--- TASK DESCRIPTION ---
If a line in the data has the string "Potencia", please show it.
* * *
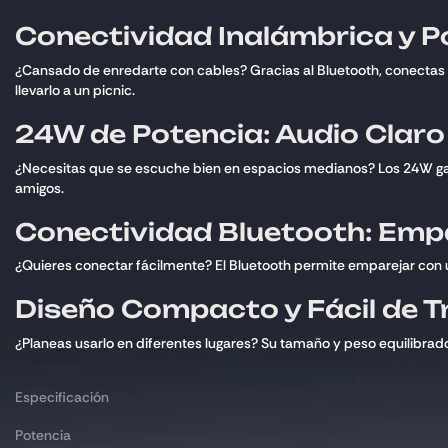
Conectividad Inalámbrica y Po
¿Cansado de enredarte con cables? Gracias al Bluetooth, conectas tu
llevarlo a un picnic.
24W de Potencia: Audio Claro 
¿Necesitas que se escuche bien en espacios medianos? Los 24W garant
amigos.
Conectividad Bluetooth: Emp
¿Quieres conectar fácilmente? El Bluetooth permite emparejar con 
Diseño Compacto y Fácil de 
¿Planeas usarlo en diferentes lugares? Su tamaño y peso equilibrados 
Especificación
Potencia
* * *
--- RESULT ---
24W de Potencia: Audio Claro 
Potencia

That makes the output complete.